The judge endorsed the executors' construction of the will. He rejected Ms Reed's submission that the Testator had created (and intended to create) a tax efficient will which excluded any charge to IHT unless the value of the Property exceeded the nil rate band.

13

In relation to Miss Reed's submissions about the words "payable in respect of the gift" in clause 3 and "if any" in clause 4, he said this:—

"16. In my view this is to over complicate the will and is patently wrong. It seems to me to be clear that the Deceased had in mind 2 categories of people on whom he wished to confer his largesse. First there were his friends the Sharps and his brother (his sole surviving relative). Second he decided to make a large bequest to the RSPCA of the residue. He would be aware that any sum passing to the RSPCA would not be subject to IHT.

17. It seems to me clear that the purpose of clause 3 was to bequeath a legacy of the amount that was the maximum amount without inheritance tax being payable. The draftsman intended by the description to cover the possibility that the nil rate band might increase between the date of the will and the death. In other words it was intended that this legacy would be free of tax and would be an amount equal to the nil rate band at the time of the death of the Deceased. The draftsman therefore anticipated increases by his wording.

18. Equally he contemplated by the devise in clause 4 to ensure that the Property passed to his friends the Sharps free of any tax.
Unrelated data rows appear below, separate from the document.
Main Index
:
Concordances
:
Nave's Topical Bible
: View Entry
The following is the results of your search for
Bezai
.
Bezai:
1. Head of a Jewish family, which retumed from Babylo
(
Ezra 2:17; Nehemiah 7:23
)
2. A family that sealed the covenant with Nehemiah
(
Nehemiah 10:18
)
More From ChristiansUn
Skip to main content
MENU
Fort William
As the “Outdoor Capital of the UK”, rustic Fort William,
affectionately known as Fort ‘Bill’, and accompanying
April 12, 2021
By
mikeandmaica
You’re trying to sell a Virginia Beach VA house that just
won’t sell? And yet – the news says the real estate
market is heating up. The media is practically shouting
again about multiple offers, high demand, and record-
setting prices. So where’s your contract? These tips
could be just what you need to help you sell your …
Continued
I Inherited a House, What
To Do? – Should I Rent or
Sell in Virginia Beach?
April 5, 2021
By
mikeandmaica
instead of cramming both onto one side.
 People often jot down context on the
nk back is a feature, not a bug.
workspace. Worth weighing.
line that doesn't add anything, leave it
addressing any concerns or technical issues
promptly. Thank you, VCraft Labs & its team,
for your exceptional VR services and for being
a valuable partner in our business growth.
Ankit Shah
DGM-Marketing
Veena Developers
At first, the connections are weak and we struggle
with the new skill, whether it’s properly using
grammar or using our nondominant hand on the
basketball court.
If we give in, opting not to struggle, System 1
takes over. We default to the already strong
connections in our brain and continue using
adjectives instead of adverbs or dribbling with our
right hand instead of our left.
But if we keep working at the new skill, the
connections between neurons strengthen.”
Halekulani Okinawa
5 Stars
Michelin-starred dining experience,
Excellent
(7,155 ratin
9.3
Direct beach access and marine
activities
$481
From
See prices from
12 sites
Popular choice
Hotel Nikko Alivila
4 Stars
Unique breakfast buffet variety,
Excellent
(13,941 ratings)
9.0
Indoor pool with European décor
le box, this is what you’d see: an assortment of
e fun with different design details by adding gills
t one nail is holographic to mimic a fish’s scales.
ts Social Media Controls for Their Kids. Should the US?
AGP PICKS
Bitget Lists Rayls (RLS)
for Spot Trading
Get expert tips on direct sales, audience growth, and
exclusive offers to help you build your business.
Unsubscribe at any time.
It seems to me clear that he anticipated that tax was likely to be payable and if it was then it would fall on the residue clause in favour of the RSPCA. That too in my view reflects a clear contemplation that his family and friends were to take the legacy and the Property free of tax and the RSPCA would take the balance but subject to any tax payable arising out of the fact that the bequest and the devise might give rise to an incident of tax.

19. The RSPCA's argument (as long as the Property is worth less than the nil rate band)...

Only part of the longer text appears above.